In sum, while the positive relationship between per-birth twinning probability and total births that arises—after we remove the last births and limit ourselves to women born after 1850—may, at first sight, provide novel evidence for the heterogeneity/maternal capacity hypothesis, rigorous analysis of the available data does not support this intuition. Instead, the positive relationship is best reproduced by simulations involving mechanisms that do not assume differences in per-birth twinning probability between mothers other than those created by differences in mothers’ age and parity. Hence, neither study supports the existence of the “silver spoon” effect conjectured by Meitern et al.6, or any other mechanism that permanently affects maternal capacity (i.e., condition or quality) from the first birth (or earlier) onward.

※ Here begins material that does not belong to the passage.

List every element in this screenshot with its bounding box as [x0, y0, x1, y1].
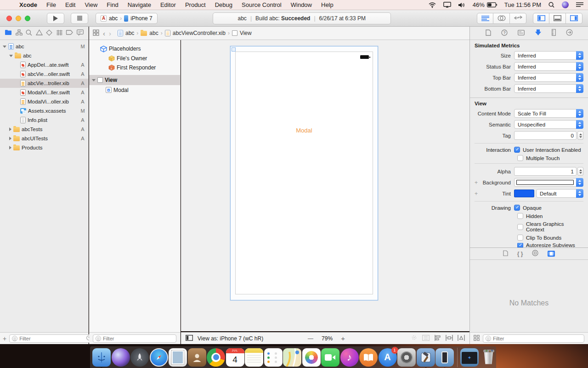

Furthermore, and contrary to Meitern et al.6, discarding the last birth of each mother from the data is not “an alternative approach for testing the prediction of the maternal capacity hypothesis”. While we agree that doing so may reduce the effect of family planning on the total number of births, it does not help to test the focal hypothesis. Instead, it introduces peculiar biases. For example, it artificially reduces the twinning rate (the per birth twinning probability is highest for the last–that is, the removed–birth), and skews the sample toward non-twinners. It also removes all mothers that only reproduce once, and reduces parity (by one) as well as age at last reproduction. In short, it is not clear what a sample deviating so importantly from any real population represents. We thus caution against removing specific births before investigating the relationship between twinning and fertility. Instead, we encourage anyone interested in exploring complex scenarios other than the ones we considered to build on our statistical framework. Performing some form of inference by simulations is a necessary evil for the study of complex systems.

Reporting summary

Further information on research design is available in the Nature Portfolio Reporting Summary linked to this article.